ITSアプリケーションは交通の安全性と効率の向上を目的としています.身近な例を挙げればカーナビの経路案内や渋滞回避機能があります.また自動運転を例にあげれば,前方の車両と隊列を形成して走行する隊列走行などがあります.
ITSアプリケーションはV2X通信(車両間の通信)を活用することで交通の安全性と効率をより向上させることが期待されています.一方でV2X通信を盗聴することで車両の位置情報を不正に入手することが可能であり,搭乗者の位置プライバシの保護も重要な課題となっています.

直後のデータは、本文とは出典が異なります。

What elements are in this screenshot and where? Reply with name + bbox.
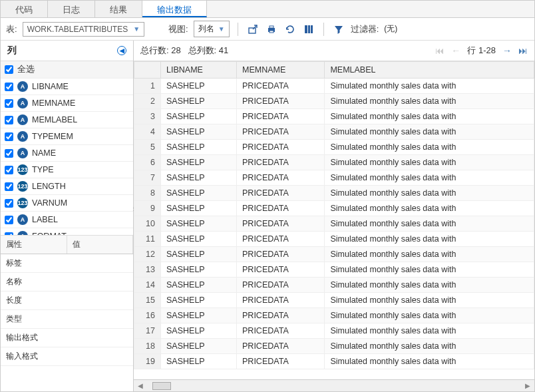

ITSアプリケーションがV2X通信をおこなうことで通信範囲内における情報収集や協調動作を行うことが可能になります.V2X通信には,V2V(車両と車両の通信),V2P(車両と人の通信),V2I(車両とインフラ機器の通信),V2N(車両とネットワークの通信),などがあります.
V2V通信によって車両同士が協調的に走行することが可能となり,交通の安全性と効率を向上させることが可能です.V2P通信によって車両が人の存在を検知することが可能となり,人と車両の事故を未然に防ぐことが可能になります.V2I通信によって車両が信号機等から情報を取得することが可能となり,車両が効率的な走行計画を立てることが可能となります.V2N通信によって遠方の高性能なサーバに計算負荷の高い処理を委任することが可能となり,ITSアプリケーションにおける処理遅延を改善することが可能になります.
ITS班の紹介(人数構成,研究生活)
■人数構成:
ITS班は現在下記のような人数構成となっています.
博士2年,1名
修士2年,1名
修士1年,2名
学士4年,1名
■研究生活:
研究の進捗を週1のミーティングにて共有し,進捗がまとまった段階で先生を含めたミーティングを行います.ミーティング以外の時間は各々が独立して研究しています.

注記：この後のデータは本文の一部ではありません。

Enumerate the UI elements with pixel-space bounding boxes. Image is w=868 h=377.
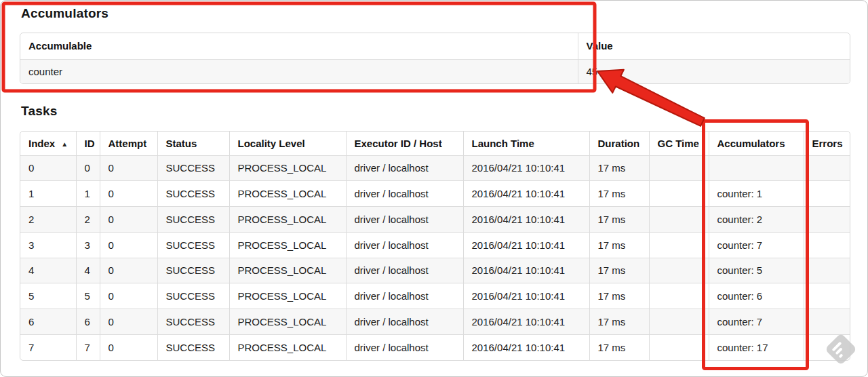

研究で困ったことがあればSlackにて相談してもらって,必要であればWebExや研究室にてミーティングを行います.
研究紹介: V2X通信の輻輳制御下における協調環境認識
■研究の内容: 自動運転車両の安全な走行を実現するためには周辺環境の認識が不可欠です.しかし現在の車載センサを用いた環境認識ではセンサの死角に存在する環境を認識できません.協調環境認識では自動運転車両が車載センサによって認識した環境情報を無線通信によって他車両と共有することで車載センサが認識不可能な箇所の環境認識が可能となります.一方で,協調環境認識を実現するためには無線通信が多発すること(輻輳)による環境情報の損失を低減しなくてはなりません.特に,交通の安全性のために自動運転車両が多種類の情報を高頻度かつ低遅延に共有することが想定されており,一般的な輻輳制御手法による情報送信頻度の低減のみでは環境情報の高頻度かつ低遅延な共有が困難です.本研究は車両間通信にて使用される802.11pやLTE-V2Xという通信方式を対象に輻輳制御下における協調環境認識の精度向上を行います.

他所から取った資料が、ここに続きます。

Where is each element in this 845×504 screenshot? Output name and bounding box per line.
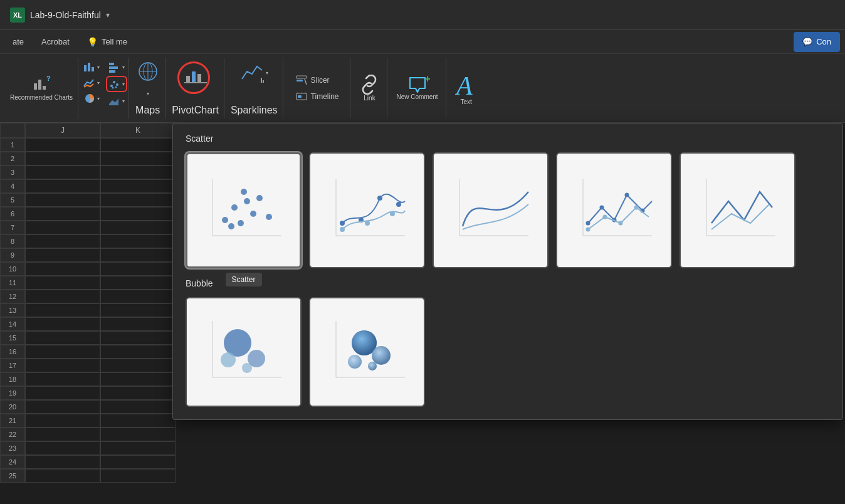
sparklines-label: Sparklines: [231, 105, 278, 116]
cell-k2[interactable]: [100, 152, 176, 165]
pie-chart-button[interactable]: ▾: [81, 92, 102, 105]
cell-j20[interactable]: [25, 400, 100, 414]
cell-k12[interactable]: [100, 290, 176, 303]
cell-k8[interactable]: [100, 234, 176, 248]
cell-j3[interactable]: [25, 165, 100, 179]
cell-k4[interactable]: [100, 179, 176, 193]
title-chevron-icon[interactable]: ▾: [106, 11, 110, 19]
scatter-straight-lines-chart: [694, 170, 782, 251]
cell-j18[interactable]: [25, 372, 100, 386]
cell-j6[interactable]: [25, 207, 100, 221]
cell-k24[interactable]: [100, 455, 176, 469]
row-header-10: 10: [0, 262, 25, 276]
row-header-14: 14: [0, 317, 25, 331]
scatter-basic-option[interactable]: Scatter: [186, 152, 302, 268]
cell-k7[interactable]: [100, 221, 176, 234]
comment-icon: [408, 76, 427, 93]
bubble-3d-option[interactable]: [309, 297, 425, 407]
menu-item-ate[interactable]: ate: [5, 34, 31, 49]
sparklines-group[interactable]: ▾ Sparklines: [226, 58, 283, 118]
new-comment-button[interactable]: + New Comment: [389, 58, 446, 118]
text-button[interactable]: A Text: [448, 58, 485, 118]
cell-k6[interactable]: [100, 207, 176, 221]
cell-j23[interactable]: [25, 441, 100, 455]
svg-point-44: [266, 214, 272, 220]
svg-point-80: [372, 346, 391, 365]
cell-j12[interactable]: [25, 290, 100, 303]
cell-k17[interactable]: [100, 359, 176, 372]
cell-k15[interactable]: [100, 331, 176, 345]
row-header-empty: [0, 123, 25, 138]
cell-j10[interactable]: [25, 262, 100, 276]
cell-j21[interactable]: [25, 414, 100, 428]
cell-k20[interactable]: [100, 400, 176, 414]
cell-k16[interactable]: [100, 345, 176, 359]
text-icon: A: [455, 71, 478, 98]
link-label: Link: [364, 95, 375, 102]
scatter-straight-lines-option[interactable]: [680, 152, 795, 268]
scatter-straight-markers-option[interactable]: [556, 152, 672, 268]
cell-k3[interactable]: [100, 165, 176, 179]
scatter-chart-button[interactable]: ▾: [106, 76, 127, 92]
scatter-smooth-lines-option[interactable]: [433, 152, 548, 268]
cell-k10[interactable]: [100, 262, 176, 276]
cell-j8[interactable]: [25, 234, 100, 248]
cell-k25[interactable]: [100, 469, 176, 483]
link-button[interactable]: Link: [352, 58, 387, 118]
cell-k11[interactable]: [100, 276, 176, 290]
cell-k19[interactable]: [100, 386, 176, 400]
cell-k13[interactable]: [100, 303, 176, 317]
cell-j1[interactable]: [25, 138, 100, 152]
svg-point-64: [585, 227, 590, 231]
cell-j24[interactable]: [25, 455, 100, 469]
text-label: Text: [460, 98, 471, 105]
cell-k22[interactable]: [100, 428, 176, 441]
cell-j13[interactable]: [25, 303, 100, 317]
timeline-button[interactable]: Timeline: [292, 90, 343, 103]
bar-chart-button[interactable]: ▾: [106, 60, 127, 74]
menu-tell-me[interactable]: 💡 Tell me: [80, 34, 135, 50]
svg-rect-27: [297, 80, 303, 81]
cell-j5[interactable]: [25, 193, 100, 207]
cell-j17[interactable]: [25, 359, 100, 372]
cell-k21[interactable]: [100, 414, 176, 428]
menu-item-acrobat[interactable]: Acrobat: [34, 34, 77, 49]
row-header-7: 7: [0, 221, 25, 234]
cell-j25[interactable]: [25, 469, 100, 483]
line-chart-button[interactable]: ▾: [81, 76, 102, 90]
cell-j22[interactable]: [25, 428, 100, 441]
cell-k9[interactable]: [100, 248, 176, 262]
cell-j9[interactable]: [25, 248, 100, 262]
row-header-19: 19: [0, 386, 25, 400]
cell-j19[interactable]: [25, 386, 100, 400]
scatter-smooth-markers-option[interactable]: [309, 152, 425, 268]
cell-k1[interactable]: [100, 138, 176, 152]
cell-j7[interactable]: [25, 221, 100, 234]
cell-j4[interactable]: [25, 179, 100, 193]
bubble-option[interactable]: [186, 297, 302, 407]
con-button[interactable]: 💬 Con: [794, 32, 840, 52]
svg-rect-9: [109, 66, 118, 69]
svg-point-41: [250, 211, 256, 217]
pivotchart-label: PivotChart: [172, 105, 219, 116]
area-chart-button[interactable]: ▾: [106, 94, 127, 108]
cell-j16[interactable]: [25, 345, 100, 359]
bar-chart-group-2: ▾ ▾ ▾: [105, 58, 129, 118]
row-header-22: 22: [0, 428, 25, 441]
cell-k18[interactable]: [100, 372, 176, 386]
line-chart-caret-icon: ▾: [97, 80, 100, 86]
slicer-button[interactable]: Slicer: [292, 73, 343, 87]
slicer-icon: [296, 75, 307, 85]
cell-k5[interactable]: [100, 193, 176, 207]
cell-k23[interactable]: [100, 441, 176, 455]
column-chart-caret-icon: ▾: [97, 65, 100, 70]
column-chart-button[interactable]: ▾: [81, 60, 102, 74]
cell-j2[interactable]: [25, 152, 100, 165]
cell-j11[interactable]: [25, 276, 100, 290]
pie-chart-caret-icon: ▾: [97, 96, 100, 102]
cell-j14[interactable]: [25, 317, 100, 331]
cell-k14[interactable]: [100, 317, 176, 331]
svg-rect-26: [297, 76, 307, 78]
recommended-charts-button[interactable]: ? Recommended Charts: [5, 58, 78, 118]
cell-j15[interactable]: [25, 331, 100, 345]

■動画の説明: 1つ目及び2つ目の動画はSUMO(車両の移動),CARLA(車載センサからの情報取得),Omnet++(無線通信)の3つのシミュレータを統合した評価環境の実行例です.協調環境認識を評価する環境が公開されていなかったためITS班にて作成しました.1つ目の動画では架空の街にて車両が協調認識しており,2つ目の動画では日吉の街にて車両が協調認識しています.
研究紹介: 歩車間通信を活用した協調環境認識
■研究の内容: 自動運転車両の安全な走行を実現するためには周辺環境の認識が不可欠です.しかし現在の車載センサを用いた環境認識ではセンサの死角に存在する環境を認識できません.特に車載センサの死角に存在する歩行者を認識できない場合,自動運転車両の安全な走行を実現することが困難となります.この問題を解決するために歩車間通信を活用した協調環境認識が検討されています.歩車間通信では歩行者が無線通信によって自分の位置を車両に伝え,車両は車載センサの死角にいる歩行者を認識することが可能になります.本研究は通信品質を劣化させる原因である遮蔽物による減衰や通信の輻輳を考慮した歩車間通信による歩行者認識の精度向上を目的としています.
■画像の説明: 画像は渋谷の道玄坂付近にて歩車間通信を適応した場合の歩行者の認識率を評価しています.車両および歩行者は大きい四角と小さい四角にて示されています.車両が認識できた歩行者を緑色で示しており,認識できなかった歩行者を青色にて示しています.画像から建物の間に存在する人の認識率が低くなっていることが分かります.歩車間通信によって送信した電波が建物によって遮られることで減衰するため,歩車間通信を適応していても車両は歩行者を認識することが困難となります.
研究紹介:手動運転車の混在を考慮した合流地点における自動運転車の制御手法
■研究の内容: 近年,センサによって取得した情報を車両通信によって共有することで自動運転車を協調制御することが期待されています.協調制御を用いることで車両の衝突回避や交通流の改善が可能であり,特に高速道路上の合流地点での活用が期待されています.しかし,センサや通信機能を持たない手動運転車が混在する場合,自動運転車は全ての手動運転車を検知することができません.そのため,混在環境では車両の衝突を協調制御によって防ぐことが困難でとなります.本研究では手動運転車の混在を考慮した合流地点における自動運転車の制御手法の提案を行っています.提案手法は自動運転車のセンサにて検知不可能な手動運転車が存在すると仮定し,手動運転車が他車両と同じ時刻に合流地点に進入しないように自動運転車を制御します.自動運転車の車速を制御することで検知不可能な車両が合流可能な機会を増加させます.結果,合流地点における車両同士の衝突を未然に防ぐことが可能となります.
■動画の説明: 動画は緑の自動運転車両と黄色の手動運転車両が混在する場合の合流を評価した映像です.手動運転車両の衝突を低減するように自動運転車両が合流するタイミングを調節しています.
進行中の研究: 市街地におけるドローンの飛行計画
■研究の内容: 近年ドローンの活用が注目されています.たとえば、ドローンに搭載したカメラにて建造物の点検をおこなったり、ドローンを活用して荷物の配送をおこなったりすることが期待されています.ドローンを活用するためには人の目視外における安全な飛行を実現する必要があります。本研究では市街地におけるドローンの飛行を想定し、安全で効率的なドローンの飛行計画をリアルタイムに実現する事を目的としています.
■動画の説明: 動画ではUnreal Engine に実際に存在する街の3Dデータを取り込み、建造物の上空にドローンを飛行させています.高い位置を飛ぶほど建物を迂回する必要がなくなりますが、一方で落下する可能性のある候補地点が増加してしまいます.今後の研究では、落下時の危険度を事前に予測することで安全で効率的な飛行経路を計算する研究を行っていきます.